Barack Obama will end the war responsibly, bring our troops home, and repair our alliances around the world, and he will have a terrific partner in Michelle Obama. Everyone who saw her speech knows she will be a great First Lady, and we are fortunate that Joe Biden will be at Obama’s side, a strong leader and good man who understands economics and foreign policy. (Good to have those competencies in the Administration.)
John McCain is a colleague and a friend. He has served with honor and courage, but we don’t need four more years of the last eight years. More economic stagnation and less affordable health care, more high gas prices and less alternative energy, more jobs getting shipped overseas and fewer jobs created here at home, more skyrocketing debt and home foreclosures, more war and less diplomacy, more of a government where the privileged come first and everyone else comes last…well, John McCain says the economy is fundamentally sound. He doesn’t think there’s a health care crisis, and wants to privatize Social Security, and thinks it’s OK for women to receive unequal pay for equal work. It makes sense that McCain and Bush will be together at the Republican convention, because these days they’re hard to tell apart. (Great enthusiasm.)
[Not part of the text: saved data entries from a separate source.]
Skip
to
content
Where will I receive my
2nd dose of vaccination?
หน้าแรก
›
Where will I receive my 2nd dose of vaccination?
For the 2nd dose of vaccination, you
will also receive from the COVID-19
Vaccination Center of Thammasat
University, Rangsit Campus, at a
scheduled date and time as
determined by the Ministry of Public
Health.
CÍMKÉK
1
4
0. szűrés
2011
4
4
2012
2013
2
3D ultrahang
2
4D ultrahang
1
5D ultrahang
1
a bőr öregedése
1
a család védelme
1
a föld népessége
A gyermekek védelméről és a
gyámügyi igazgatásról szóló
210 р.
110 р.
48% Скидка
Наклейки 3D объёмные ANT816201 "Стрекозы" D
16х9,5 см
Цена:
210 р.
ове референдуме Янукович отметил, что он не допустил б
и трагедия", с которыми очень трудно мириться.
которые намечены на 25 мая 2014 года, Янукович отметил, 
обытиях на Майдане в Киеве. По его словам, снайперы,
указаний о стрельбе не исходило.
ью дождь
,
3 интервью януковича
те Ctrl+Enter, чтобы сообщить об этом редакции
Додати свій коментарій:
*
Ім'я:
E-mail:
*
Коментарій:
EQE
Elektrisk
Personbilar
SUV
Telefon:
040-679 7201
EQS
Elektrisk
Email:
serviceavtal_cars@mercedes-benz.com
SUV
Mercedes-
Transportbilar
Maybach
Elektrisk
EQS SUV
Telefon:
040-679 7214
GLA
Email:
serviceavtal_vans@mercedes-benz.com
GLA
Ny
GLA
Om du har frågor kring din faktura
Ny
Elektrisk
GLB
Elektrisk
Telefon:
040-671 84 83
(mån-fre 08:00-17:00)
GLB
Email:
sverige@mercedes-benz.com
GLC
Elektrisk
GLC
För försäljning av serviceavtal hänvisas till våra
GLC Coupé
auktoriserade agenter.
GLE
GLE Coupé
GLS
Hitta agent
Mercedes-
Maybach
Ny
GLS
America is still around after 232 years because we have risen to every challenge in every new time, changing to be faithful to our new values of equal opportunity and the common good. I know what the means for Americans. I’m a Senator because of the efforts of the suffragists. 72 year campaign to get the vote for women. And 88 years ago today the 19th amendment became enshrined in the Constitution, giving women the right to vote. My mother was born before women could vote, my daughter got to vote for her mother for President. This is the story of America.
Harriet Tubman suddenly brought into it. “Keep going!” Don’t ever stop – keep going, if you want a taste of freedom, keep going. Even in the darkest moments, that is what Americans have done. We have found the faith to keep going. I have seen it in our firefighters, teachers, union workers, small business people, our military. We’re Americans, we’re not big on quitting. Before we can keep going, we’ve got to get going by electing Obama the next President of the United States. We don’t have a moment to lose, or a vote to spare. The fate of the nation and our children hangs in the balance. Think of the children come election day. Think about your grandparents when you vote. Fill the lives of our children with possibility and hope.
In America there is no chasm too deep, no ceiling to high, for all who work hard, have faith in God and our country, and each other. That’s our mission, Democrats – let’s elect Barack Obama and Joe Biden. God bless you, and Godspeed.